The projected economic growth for the United States is concerning, with GDP expected to fall to 1.8% in 2025 and 1.5% in 2026. In the euro area, growth is anticipated to be 1.2% in 2025 and 1.0% in 2026. Meanwhile, China’s economic expansion is forecasted to ease to 4.9% in 2025 and 4.4% in 2026.
Inflation Trends and Economic Resilience
Despite the anticipated slowdown, inflation is projected to decline across most G20 economies as economic growth moderates and labor market pressures ease. Headline inflation is expected to decrease from 3.4% in 2025 to 2.9% in 2026. Core inflation in advanced G20 economies is likely to remain stable, with estimates of 2.6% in 2025 and 2.5% in 2026.
OECD Secretary-General Mathias Cormann commented on the current state of the global economy, stating, “The global economy has remained resilient, but the full effects of higher tariffs and policy uncertainty have yet to be felt. Global economic growth is projected to slow, and significant risks remain, as well as concerns about fiscal sustainability and financial stability.” He emphasized the importance of resolving trade tensions to enhance economic growth prospects.

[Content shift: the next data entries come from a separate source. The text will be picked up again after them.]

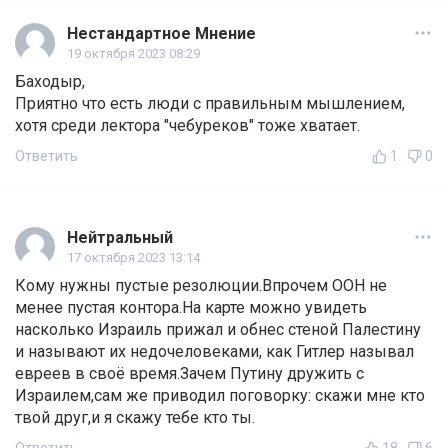
Нестандартное Мнение
19 октября 2023 08:29
Баходыр,
Приятно что есть люди с правильным мышлением,
хотя среди лектора "чебуреков" тоже хватает.
Ответить
1
0
Нейтральный
17 октября 2023 13:14
Кому нужны пустые резолюции.Впрочем ООН не
менее пустая контора.На карте можно увидеть
насколько Израиль прижал и обнес стеной Палестину
и называют их недочеловеками, как Гитлер называл
евреев в своё время.Зачем Путину дружить с
Израилем,сам же приводил поговорку: скажи мне кто
твой друг,и я скажу тебе кто ты.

Recommendations for Governments and Central Banks
To navigate these challenges, Cormann urged governments to engage in productive dialogue to improve international trading arrangements. He highlighted the necessity of preserving the advantages of open markets and rules-based global trade.
Central banks are advised to remain vigilant and respond promptly to any shifts that might affect price stability. Provided that inflation expectations stay anchored, monetary policy rate reductions should be pursued in economies where inflation is forecasted to fall towards central bank targets.
As budgetary pressures and public debt rise, fiscal discipline will be essential for governments aiming to maintain debt sustainability. Establishing credible medium-term adjustment paths that focus on managing and reallocating spending, as well as optimizing revenues, is crucial for stabilizing debt burdens.
OECD Chief Economist Álvaro Santos Pereira noted, “Stronger structural reform efforts will be key to durably improve living standards and realize the potential gains from new technologies such as artificial intelligence.”
In summary, while the global economy demonstrated resilience in the first half of 2025, significant challenges lie ahead. The interplay of trade policies, inflation trends, and fiscal strategies will determine the future economic landscape.